**What the task requires**
Print verbatim the lines of the entries from the one containing "principal via de acesso ao Distrito do" to the last, inclusive, and no others.

Saved entries:
....
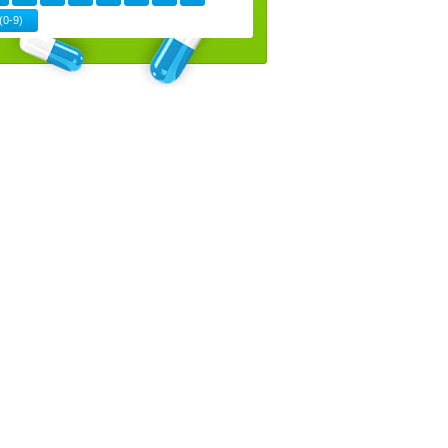
(0-9)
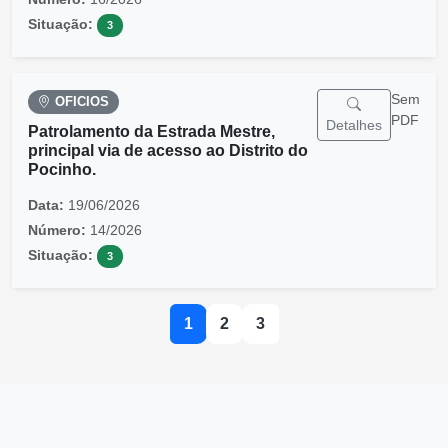
Situação:
3
Sem
OFICIOS
PDF
Detalhes
Patrolamento da Estrada Mestre,
principal via de acesso ao Distrito do
Pocinho.
Data:
19/06/2026
Número:
14/2026
Situação:
3
1
2
3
....
**Task answer**
principal via de acesso ao Distrito do
Pocinho.
Data:
19/06/2026
Número:
14/2026
Situação:
3
1
2
3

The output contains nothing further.